There is a creche leader who organises the rota and takes it in turns with another leader to be in charge every week with a rota of mums and dads as helpers.

venusandmars · 23/07/2010 13:41

I agree totally with the OP. When my dcs were young I moved churches because despite volunteering for roles that used my talents, I was only ever asked to do the creche, which I hated, while my friend who is not a mother but loves kids was only asked to do 'adult' volunteering, and my dp was invited to take onprominent roles during the service (which he would have hated).

I now volunteer for things that I love and I can give service thankfully and cheerfully, and with gratitude for the opportunities.

LittleSilver · 24/07/2010 10:18

OP, we have this very well sorted in our church (not sure if we have more chidlren than you though so not sure if workable) We have six classes depending on age (baby creche, creche, 3-4, 4-6, 7-11, teenagers) and tbh MOST of the adults are involved at some point in the calender. I teach 7-11 year olds between 1-2 a month BUT we went through a phase where it was 3 times a month and that was Not Good; you need feeding too and I was only attending family service then which was a bit of a waster of time as I spent the whole time watching the DDs. WEsolved that problem by having "leaders" and "helpers" to satisfy the 2 adult role, that meant people didn't have to commit to teaching, just being there and they could always decide to teach after a while.

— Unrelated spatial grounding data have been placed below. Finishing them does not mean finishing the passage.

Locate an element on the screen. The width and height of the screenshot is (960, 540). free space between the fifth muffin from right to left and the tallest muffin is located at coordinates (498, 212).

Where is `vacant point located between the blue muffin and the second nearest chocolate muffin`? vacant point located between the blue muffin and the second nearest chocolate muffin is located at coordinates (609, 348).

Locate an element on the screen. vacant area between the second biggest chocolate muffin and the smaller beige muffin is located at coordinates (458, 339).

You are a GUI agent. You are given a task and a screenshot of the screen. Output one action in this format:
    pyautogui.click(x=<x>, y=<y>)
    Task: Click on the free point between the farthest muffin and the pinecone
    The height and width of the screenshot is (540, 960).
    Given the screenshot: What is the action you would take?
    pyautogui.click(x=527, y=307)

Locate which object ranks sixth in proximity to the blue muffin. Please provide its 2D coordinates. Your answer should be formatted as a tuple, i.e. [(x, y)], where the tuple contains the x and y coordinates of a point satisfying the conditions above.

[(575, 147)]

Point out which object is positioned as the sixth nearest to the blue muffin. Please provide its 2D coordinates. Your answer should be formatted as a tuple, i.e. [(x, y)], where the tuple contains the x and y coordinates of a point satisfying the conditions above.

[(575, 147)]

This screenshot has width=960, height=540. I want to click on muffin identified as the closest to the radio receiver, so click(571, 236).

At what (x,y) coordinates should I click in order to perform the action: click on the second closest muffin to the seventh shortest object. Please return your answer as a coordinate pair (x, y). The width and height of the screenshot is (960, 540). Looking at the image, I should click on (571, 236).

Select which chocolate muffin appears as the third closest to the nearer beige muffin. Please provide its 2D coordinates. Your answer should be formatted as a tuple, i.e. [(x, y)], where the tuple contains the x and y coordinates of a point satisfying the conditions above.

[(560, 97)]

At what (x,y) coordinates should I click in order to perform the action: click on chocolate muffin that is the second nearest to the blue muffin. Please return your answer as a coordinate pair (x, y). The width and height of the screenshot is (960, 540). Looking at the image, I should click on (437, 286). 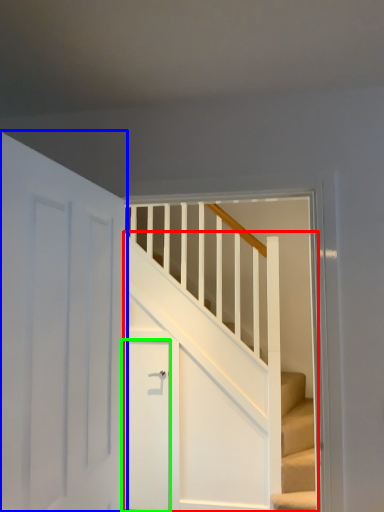 Question: Based on their relative distances, which object is nearer to stairs (highlighted by a red box)? Choose from door (highlighted by a blue box) and door (highlighted by a green box).

Choices:
 (A) door
 (B) door

Answer: (B) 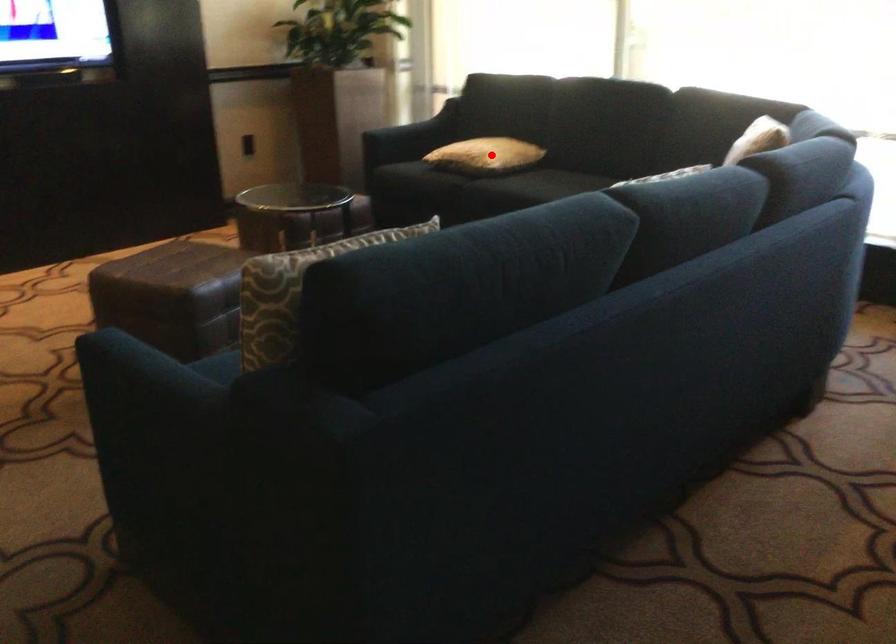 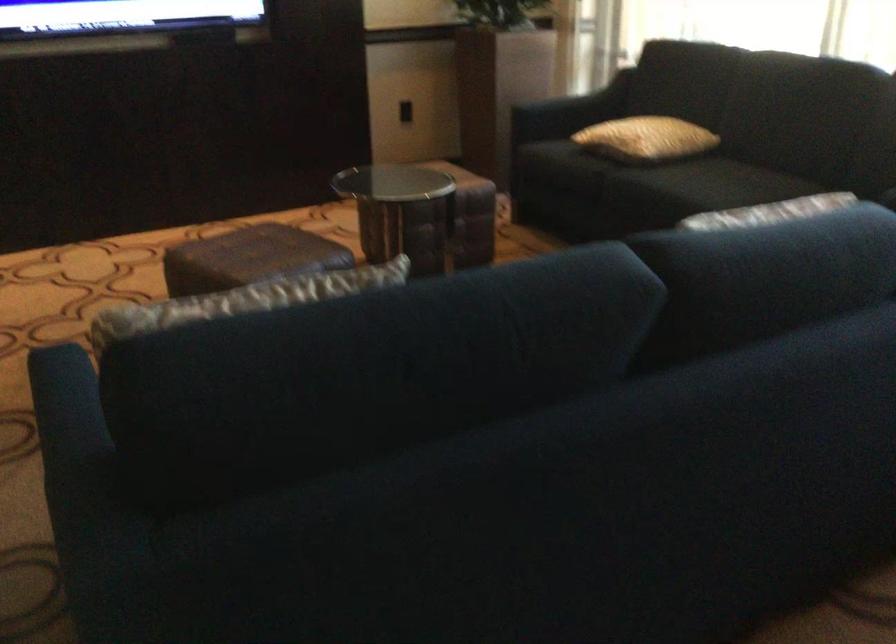 Question: I am providing you with two images of the same scene from different viewpoints. A red point is shown in image1. For the corresponding object point in image2, is it positioned nearer or farther from the camera?

Choices:
 (A) Nearer
 (B) Farther

Answer: (A)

I can't agree more OP, you need to HIT THE IDEA ON THE HEAD that it is a "mum thing" NO no no; TELL your vicar that won't do VERY explicitly.

I must say, our church is NOT a liberal one but dads are heavily involved with running children's groups. So I have never felt miffed by doing all the "women's work" whilst men get to sit in the service (although I FREQUENTLY get miffed at the fact that as a woman I am forbidden to lead services, but that's a whole different basket of loaves and fishes )

Maybe the answer OP is that you don't just need a few more poeple, you need a LOT more poeple. DON'T get suckered in to taking all the responsibility and missing all the teaching; that is no good for you.

AND another thing, make sure your church has a proper policy on maternity leave for group runners; at ours you get 6 months leave as a group leader/helper and that is REALLY important.

And hang on to those feminist thoughts and shout them LOUD!!!!